I still love the Grafton series, and I still love Kinsey Millhone stories, and about half of Y is for Yesterday is written from her perspective. The other half is the story of a group of spoiled, idle, and cruel teenagers who will eventually commit murder, the consequences of which she is asked to investigate. And it’s a big ask fo readers to have to wade through extensive dialog between said spoiled, idle, and cruel teenagers — and the sophistication is not much increased when they age by 10 years, either.
So a wonderfully complex intrigue (plus the resolution of the intrigue described in X), the usual blunt style of Ms. Millhone, but too many pages of silly teenage drama.
The Secrets She Keeps portrays two very pregnant women from different social classes, one aspiring to have the other’s life, which seems so perfect. The outcome will be complicated and tragic. The back stories seem needlessly over-full of drama, but the intrigue is captivating and clever and the characters are complex, down to the (wonderful) police psychologist.
Missing, Presumed stars a female detective who goes from one disastrous Internet date to another and who is assigned to the suspicious disappearance of the daughter of an upper-class couple. As the disappearance remains unsolved darker secrets come up and must be shared with the media, bringing the ire of the family and professional complications for the detective. I found the twisted end almost entirely unbelievable, but the juxtaposition of the detectives’ private lives and the investigation felt, for once, both entertaining and a wonderful reminder that detectives, like all of us, can have regular lives outside of work.
The Good Girl unwisely goes home with a stranger who has a contract to kidnap her — and indeed takes her to a remote cabin where they nearly freeze to death, and almost starve. It turns out that there is a big twist to the story, which should make readers happy but it seemed to me to make the whole story wholly unbelievable. Still, the stifling atmosphere of the cabin and the relationship between gaoler and captive make for a gripping story.

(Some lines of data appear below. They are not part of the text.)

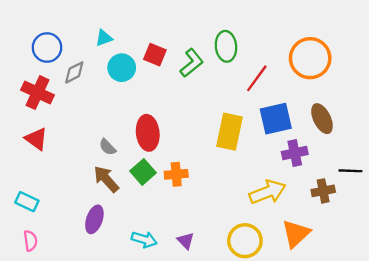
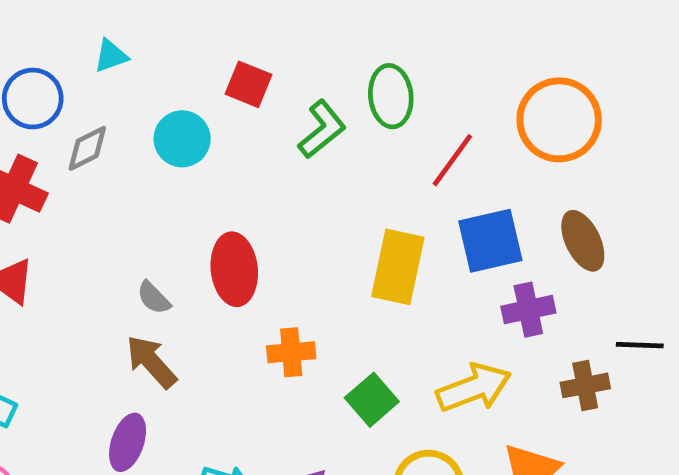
cyan triangle: (104, 38) -> (111, 56), moved
red square: (155, 55) -> (248, 84), moved
green square: (143, 172) -> (372, 400), moved

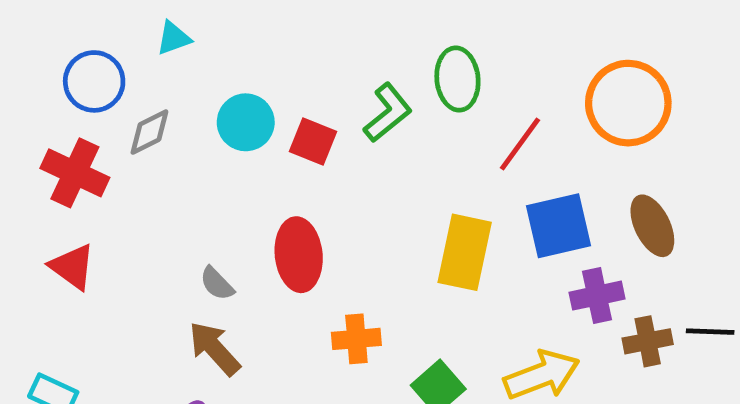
red square: (248, 84) -> (313, 142), moved
brown cross: (585, 385) -> (648, 341), moved

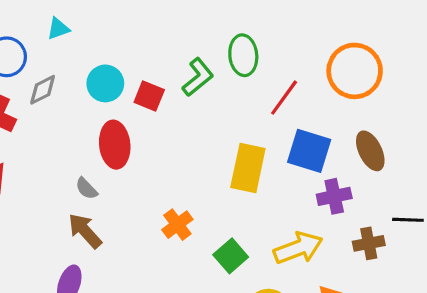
blue square: (559, 226) -> (309, 151), turned 30
red ellipse: (299, 255) -> (115, 145), moved
orange cross: (356, 339) -> (177, 225), turned -32
brown cross: (648, 341) -> (369, 243), moved

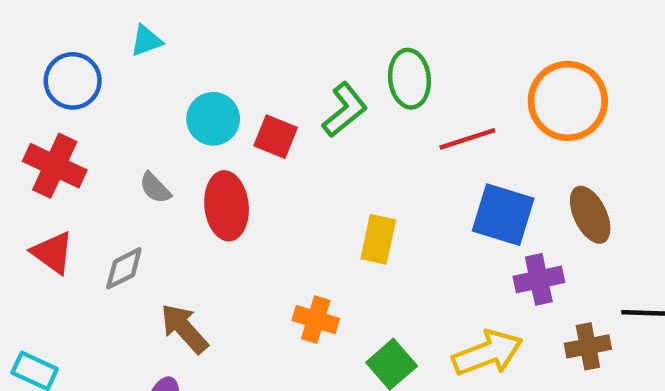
gray diamond: (43, 90) -> (124, 268), moved
red line: (284, 98) -> (467, 139), turned 36
yellow rectangle: (248, 168) -> (378, 239), moved, size x0.7
gray semicircle: (86, 189) -> (155, 188), moved
orange cross: (177, 225) -> (316, 320), turned -36

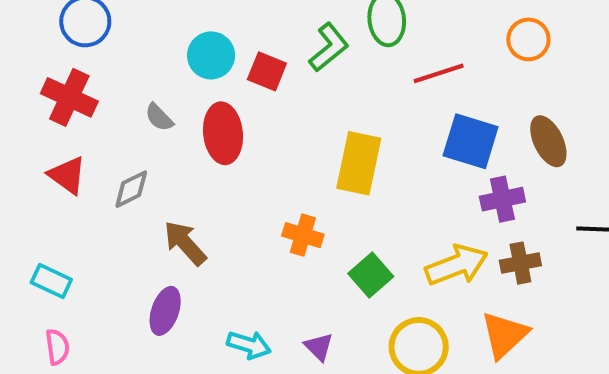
orange circle: (568, 101) -> (528, 39), size x0.6
yellow rectangle: (378, 239) -> (359, 163), size x1.4
brown cross: (588, 346) -> (520, 263), moved

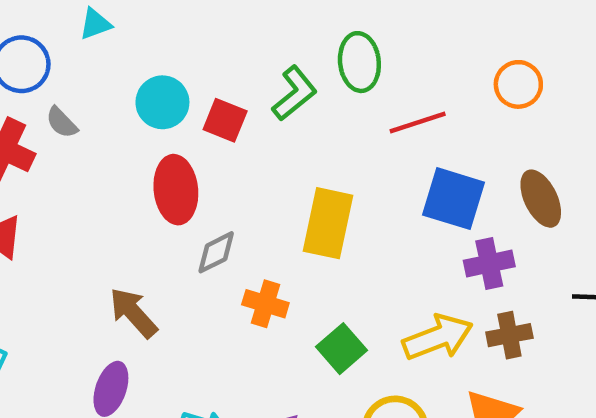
gray semicircle: (159, 117) -> (62, 122), moved
gray diamond: (131, 189) -> (216, 252), moved

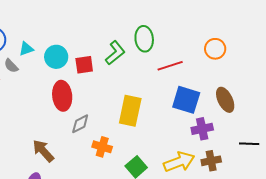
cyan triangle: (95, 24) -> (26, 49), moved
red square: (225, 120) -> (84, 65), turned -30

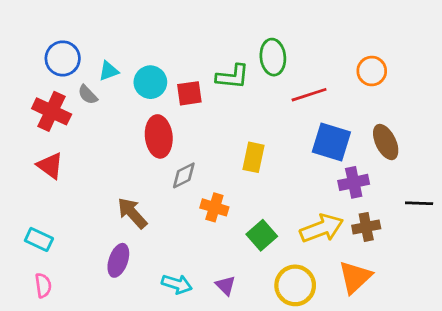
green L-shape: (115, 53) -> (233, 77), turned 45
yellow rectangle: (130, 111) -> (253, 157), size x0.7

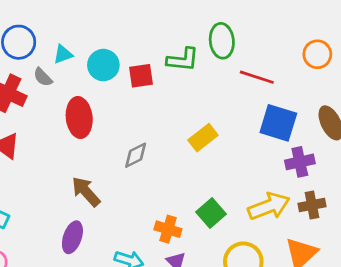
red line: (309, 95) -> (257, 77), turned 36
red ellipse: (159, 136) -> (79, 118), moved
yellow rectangle: (253, 157) -> (203, 138), turned 40
orange cross: (214, 207) -> (168, 229), moved

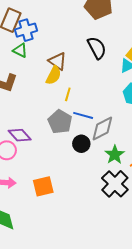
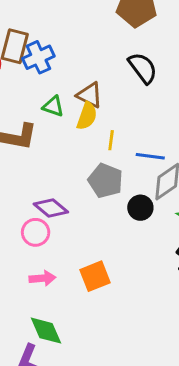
green triangle: (20, 50) -> (53, 106), moved
blue line: (83, 115) -> (150, 156), moved

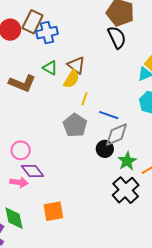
black semicircle: (143, 68) -> (117, 37), moved
purple diamond: (51, 208) -> (33, 171), moved
black circle: (140, 208) -> (105, 149), moved
orange square: (95, 276) -> (53, 211), moved

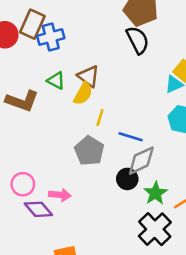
pink arrow: (19, 182) -> (60, 195), moved

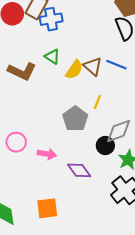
brown triangle: (88, 76) -> (93, 66), moved
yellow line: (100, 117) -> (97, 102), moved
blue line: (131, 137) -> (116, 65), moved
purple diamond: (38, 209) -> (79, 170), moved

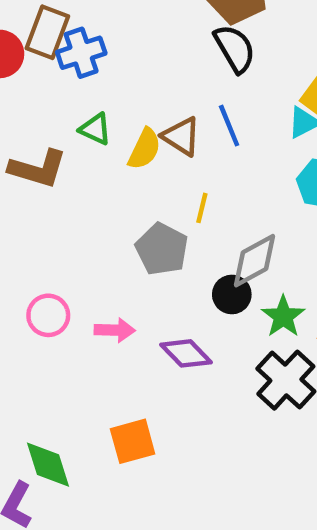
blue line: (116, 65) -> (229, 126), turned 54

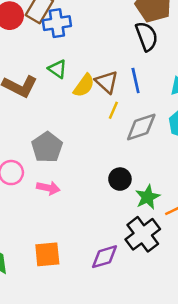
yellow line: (202, 208) -> (113, 110), moved
gray pentagon: (162, 249) -> (47, 147), moved
gray diamond: (255, 261) -> (141, 127), moved
purple diamond: (186, 353) -> (105, 257), moved, turned -72

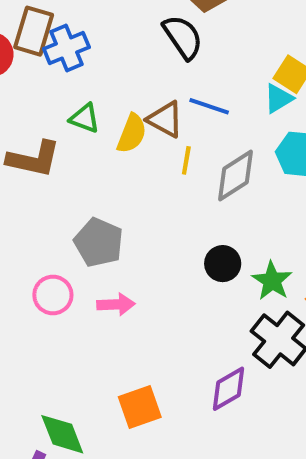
black semicircle: (147, 36) -> (183, 37), moved
blue line: (136, 81) -> (209, 106), turned -45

All By Myself, Alone probably required a good luxury cruise or two to research (do I sense a theme in author research?) and we certainly get treated to the recitation of over-the-top menus and cabin decor. That said, the lady with the emerald necklace is indeed murdered, as the curse of the necklace suggested, and suspects abound, all conveniently traveling on the same ship. I uncharacteristically figured out who did it early on but was very happy to turn the pages all the way to the end, not paying too much attention to the unlikely details. It’s all good fun.
Love Like Blood tackles, a bit awkwardly, the topic of honor killings. The plot is satisfyingly convoluted, with a nice (horrible!) twist at the end; the characters are all complex and interesting; and the action moves steadily. It all makes for a satisfying, if not unforgettable mystery
What My Body Remembers starts like a standard story of a single mother on welfare, struggling to deal with a mysterious psychiatric disorder while trying hard not to allow her son to be taken away from her, but quickly turns into the investigation of the death of her mother, killed when she herself was a little girl, which started her chaotic and violent journey through the foster care system. She will eventually untangle the responsibility of her father, who was convicted of murdering her mother, with the help of various residents of the small village where she grew up — to a dramatic finale.
I had to try hard to ignore the plot holes (would you race to what you know is a very dangerous scene without alerting the police?) but the psychological complications of the plot are delightful.